**WHAT IS BEING ASKED:** Write down exactly the lines from the one below that has "Find the location" to the end of the data, both ends included; the pictures should not appear in your copy.

[Data records]
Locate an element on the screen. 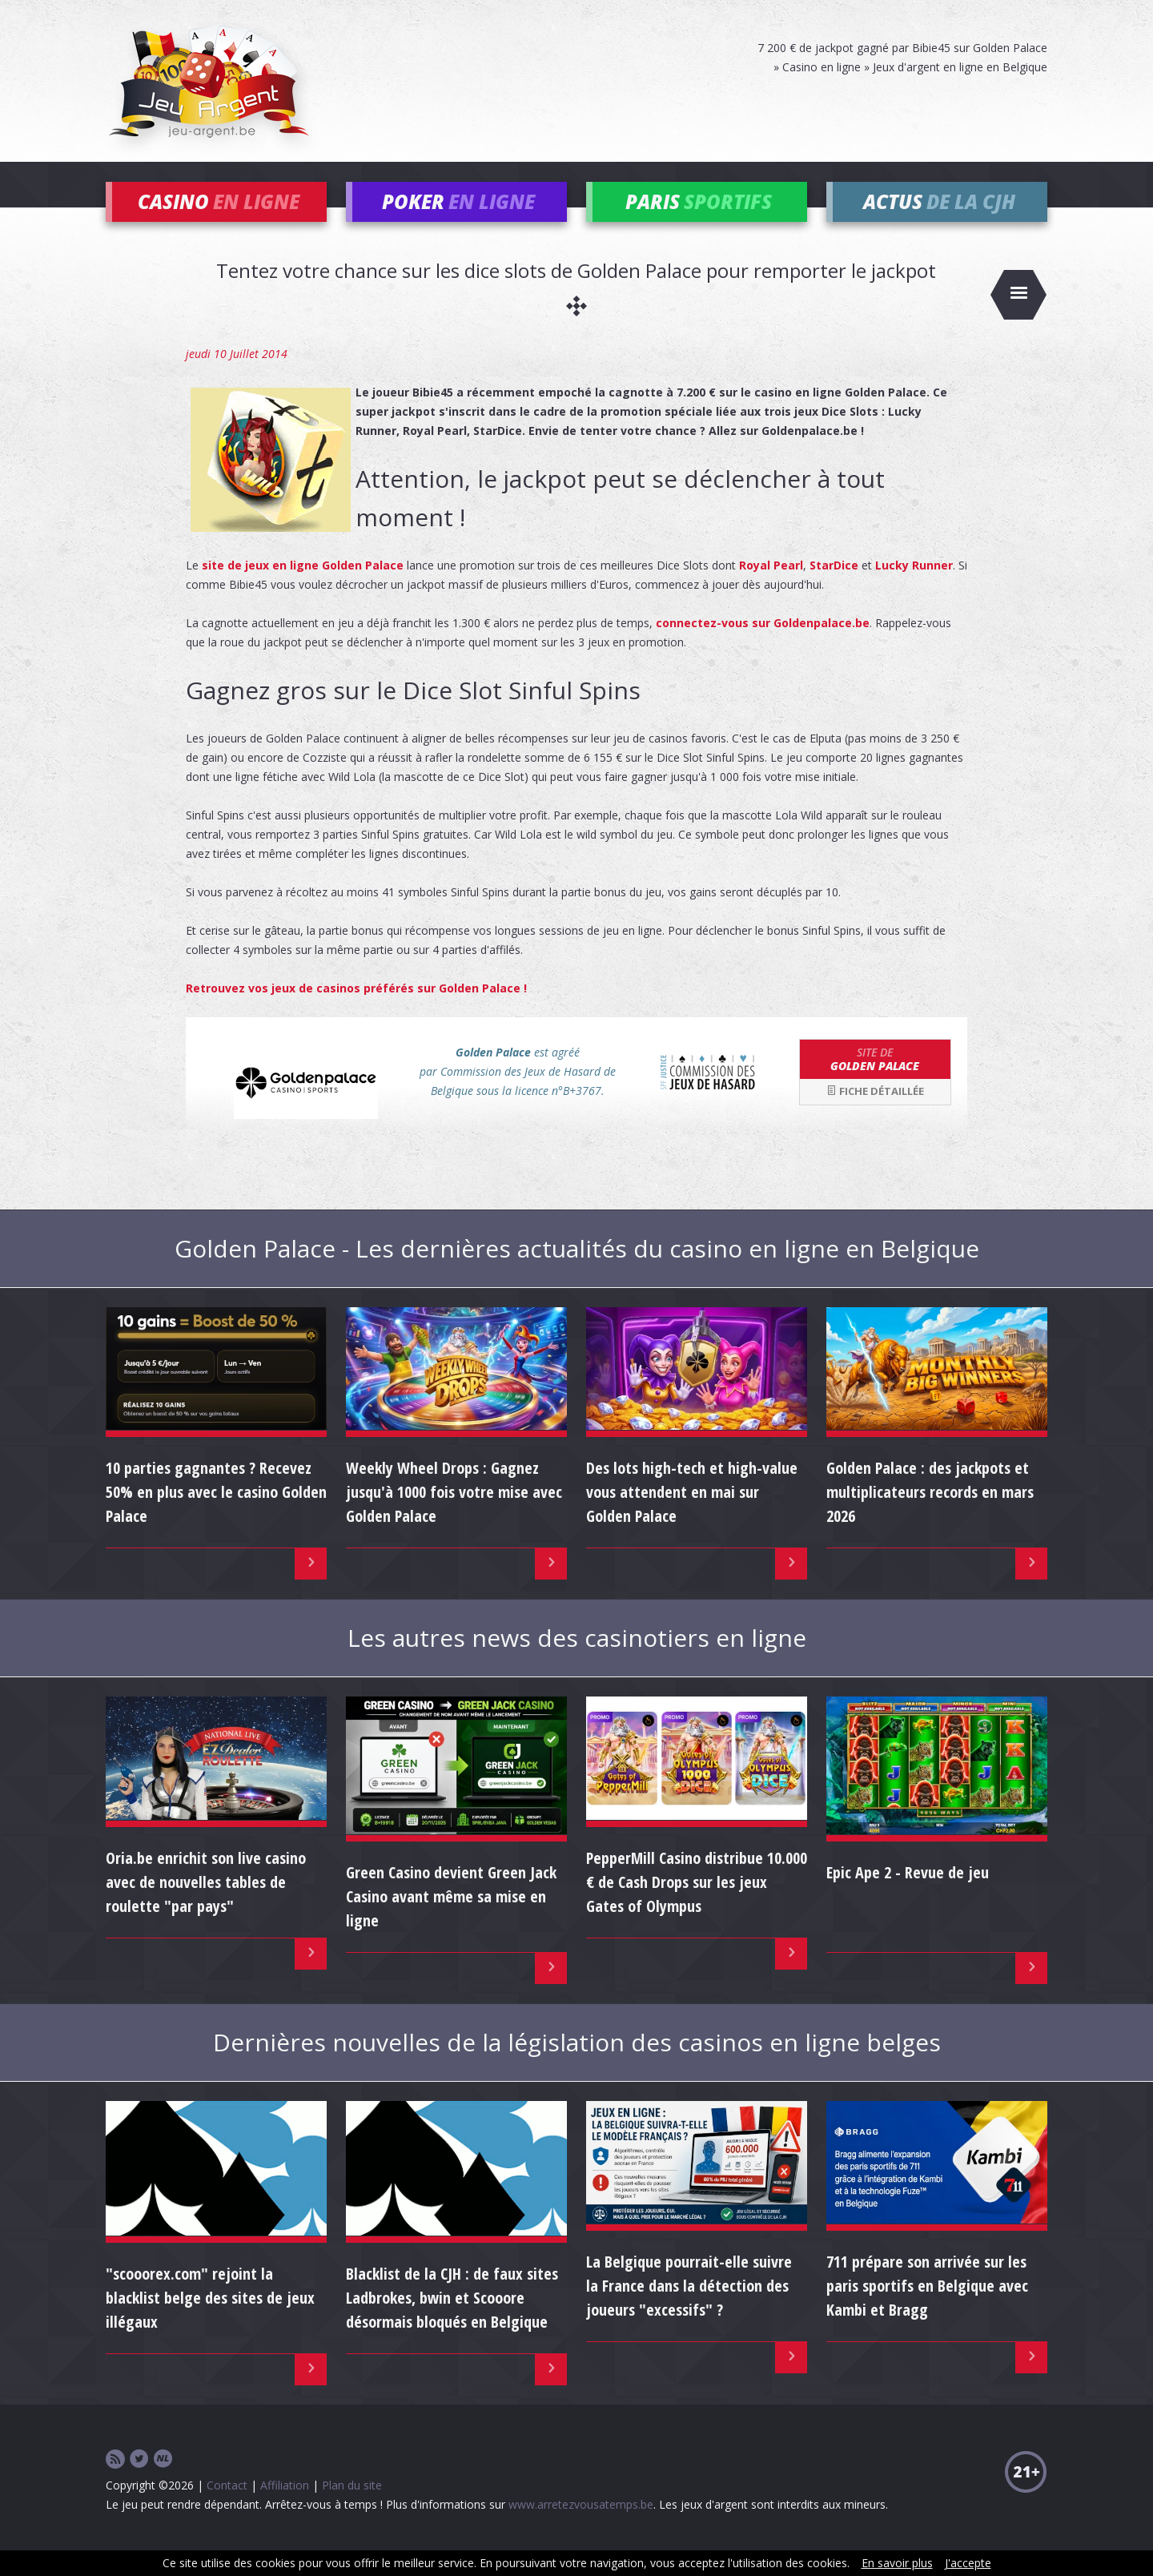 This screenshot has height=2576, width=1153. 711 prépare son arrivée sur les paris sportifs en Belgique avec Kambi et Bragg is located at coordinates (927, 2310).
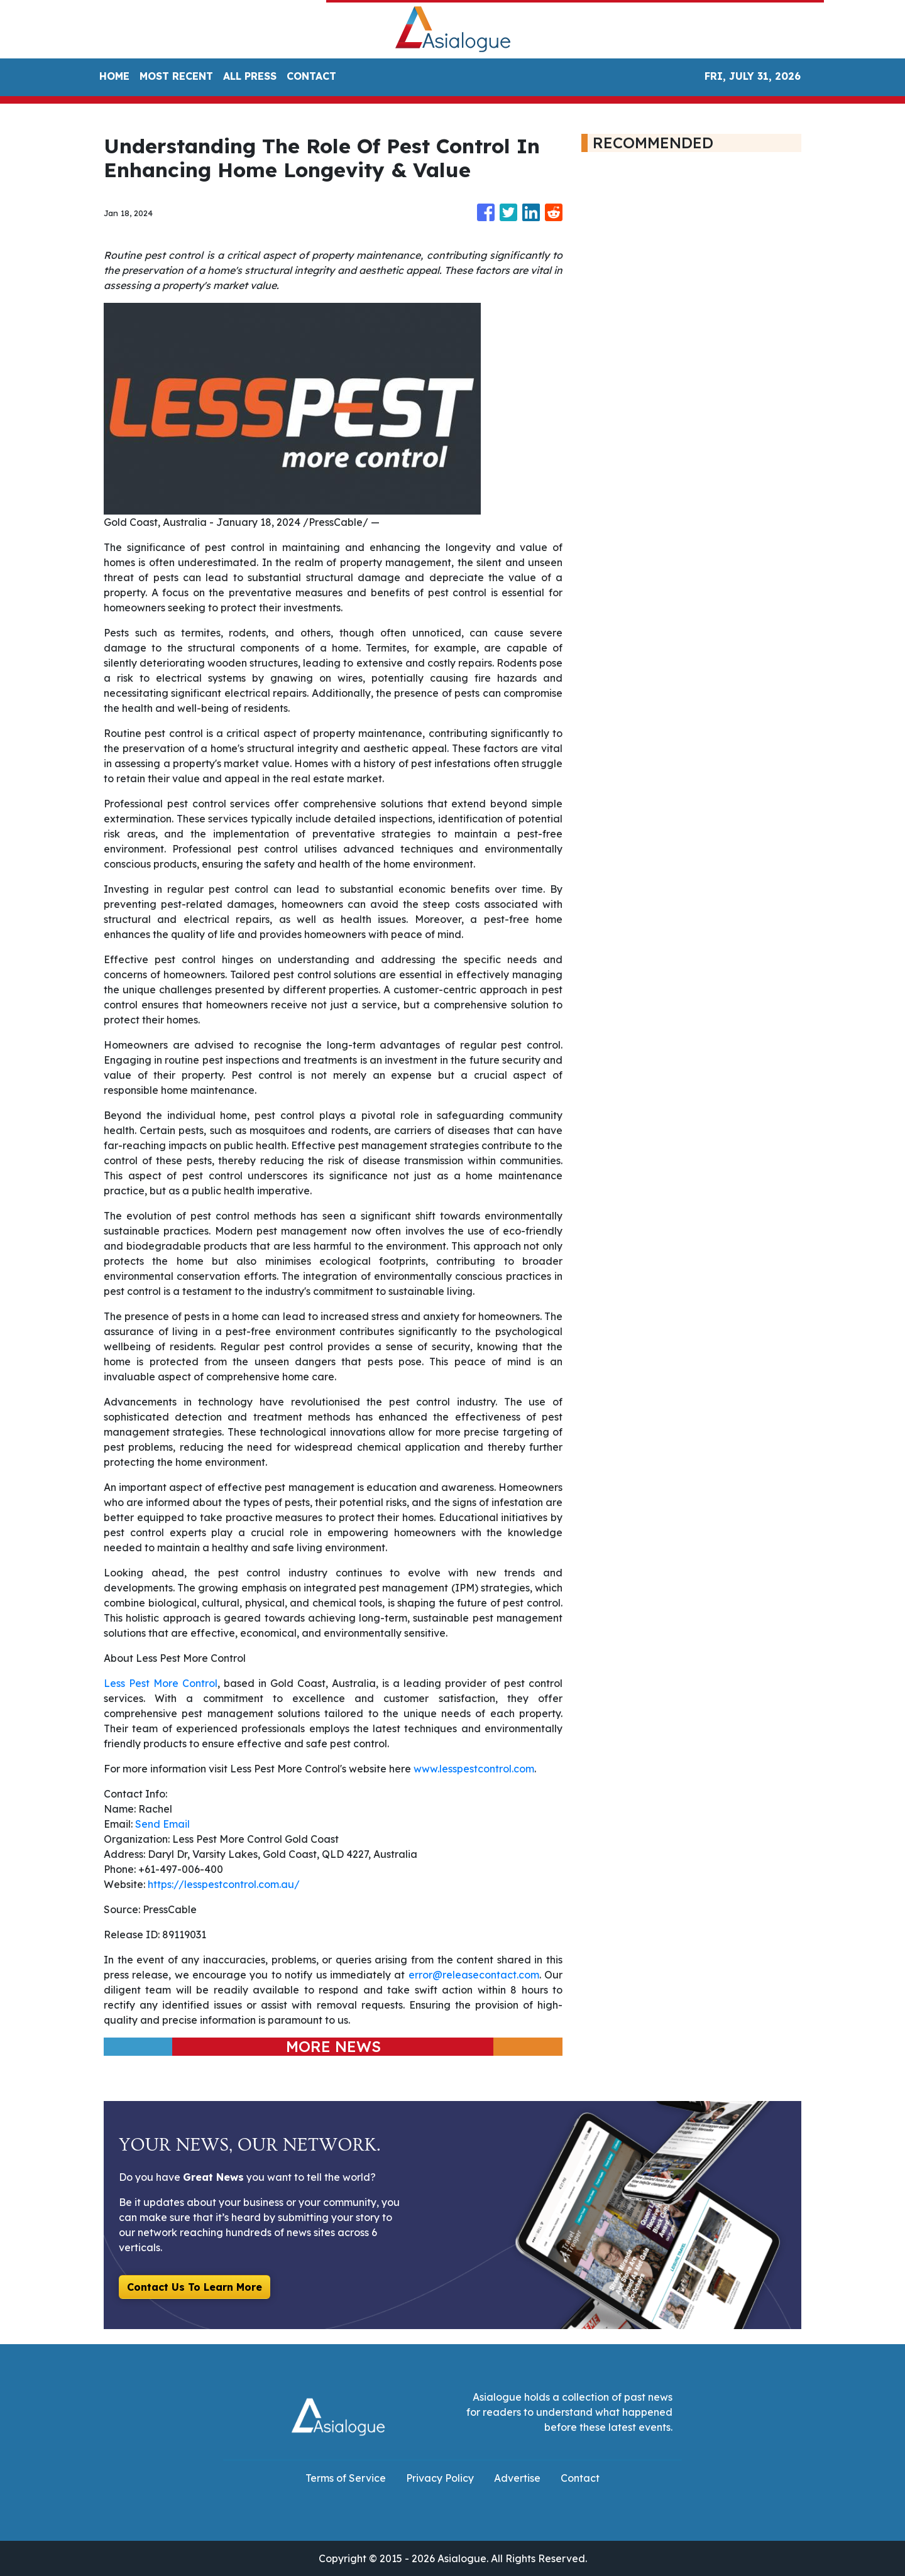 This screenshot has height=2576, width=905. What do you see at coordinates (474, 1974) in the screenshot?
I see `error@releasecontact.com` at bounding box center [474, 1974].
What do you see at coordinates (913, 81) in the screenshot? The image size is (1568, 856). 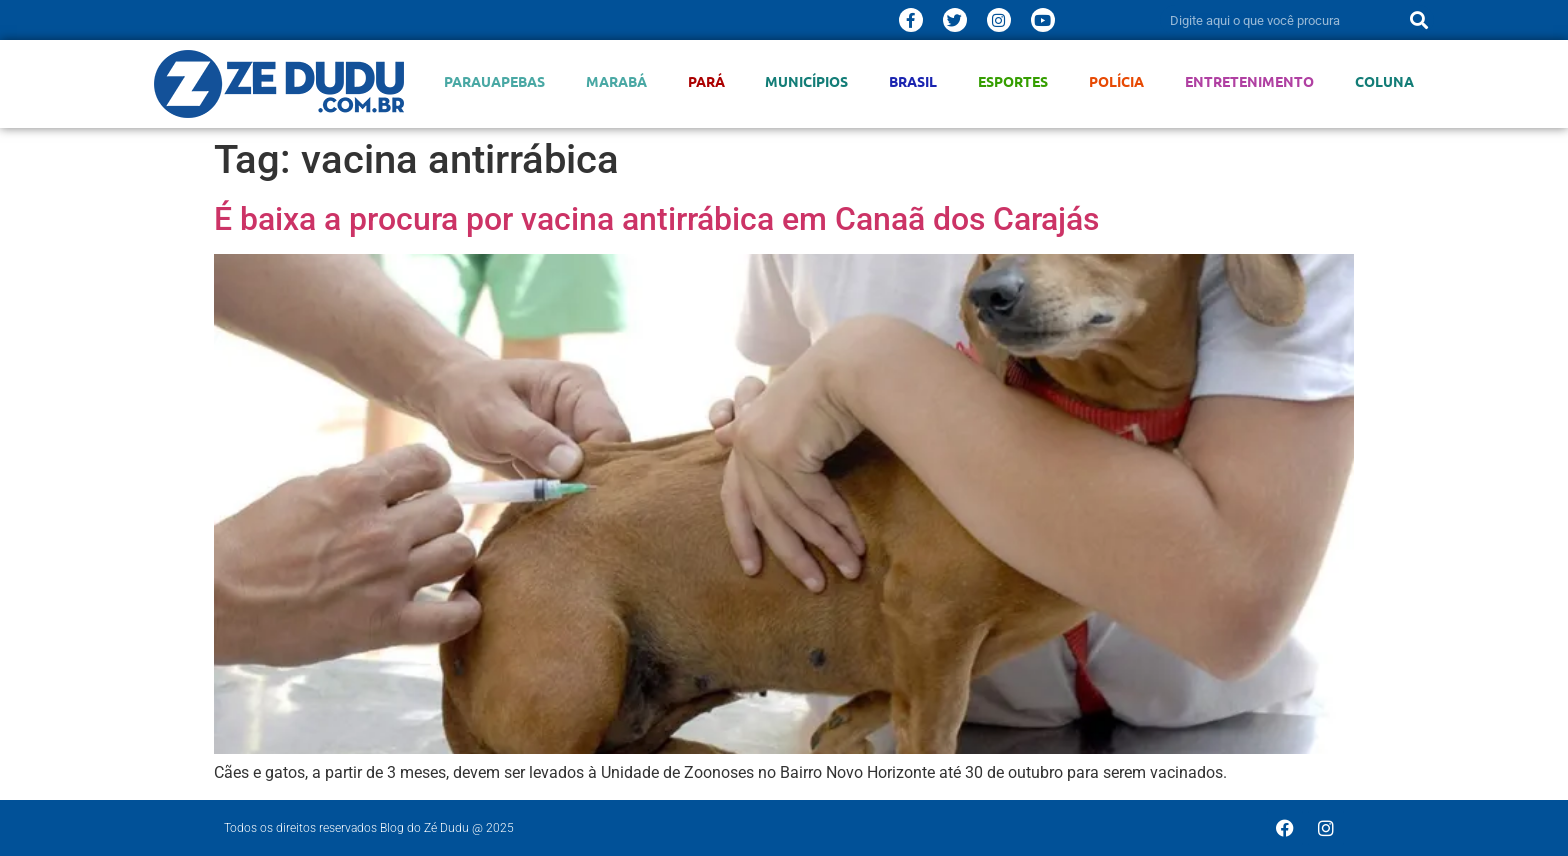 I see `Brasil` at bounding box center [913, 81].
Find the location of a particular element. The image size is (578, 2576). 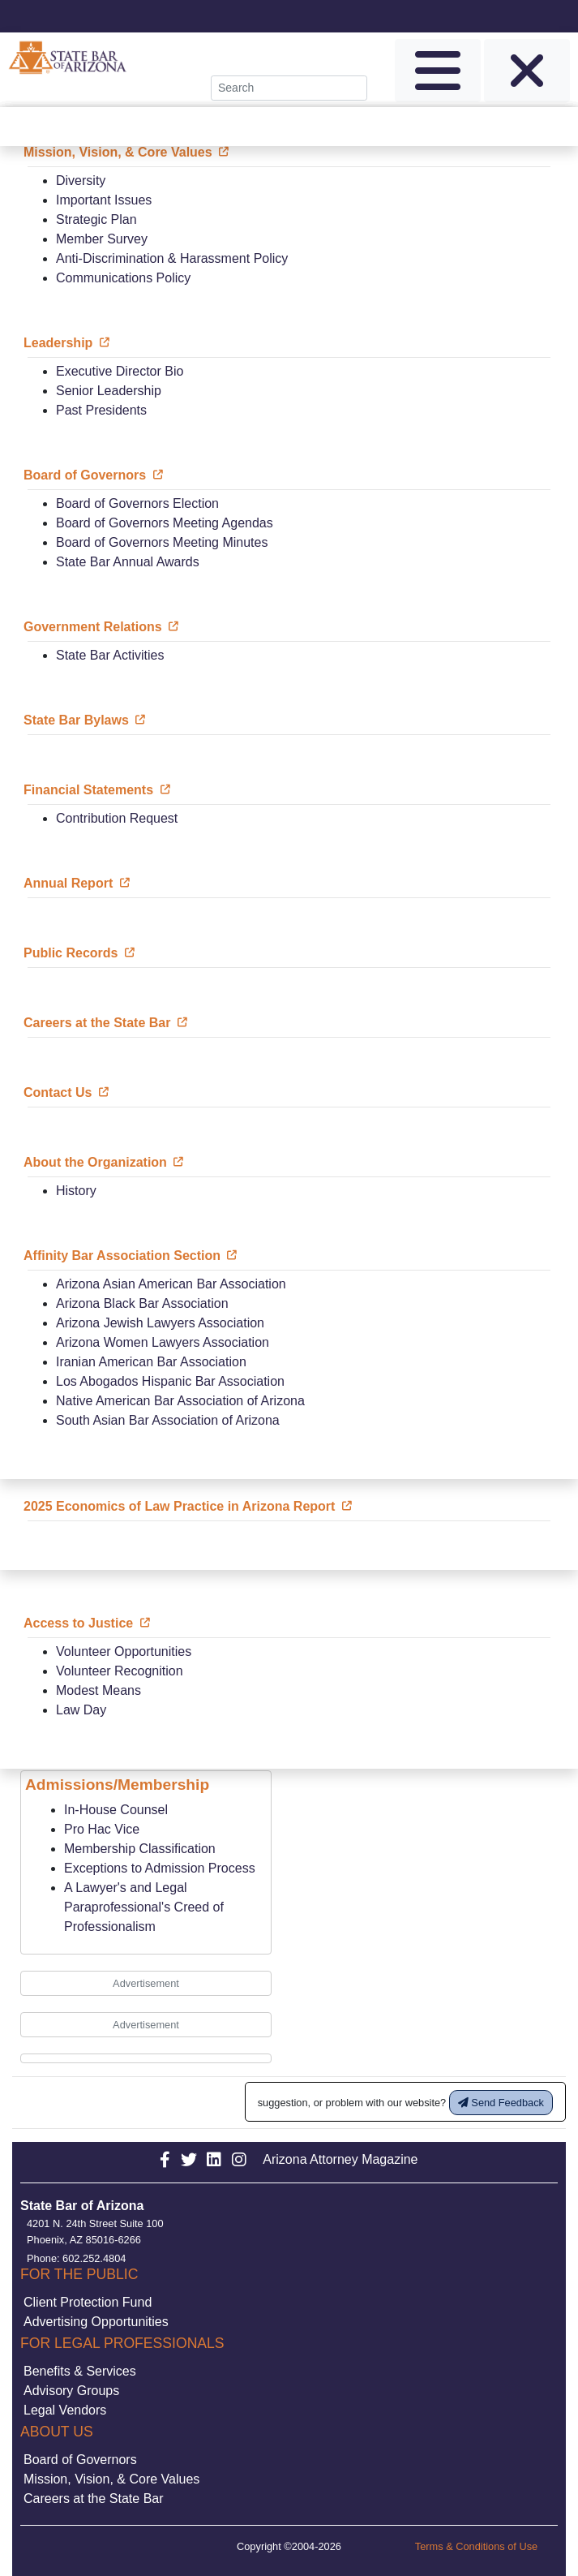

Careers at the State Bar is located at coordinates (94, 2498).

**TASK SOLUTION:**
Find the location of a particular element. The image size is (578, 2576). 

Careers at the State Bar is located at coordinates (94, 2498).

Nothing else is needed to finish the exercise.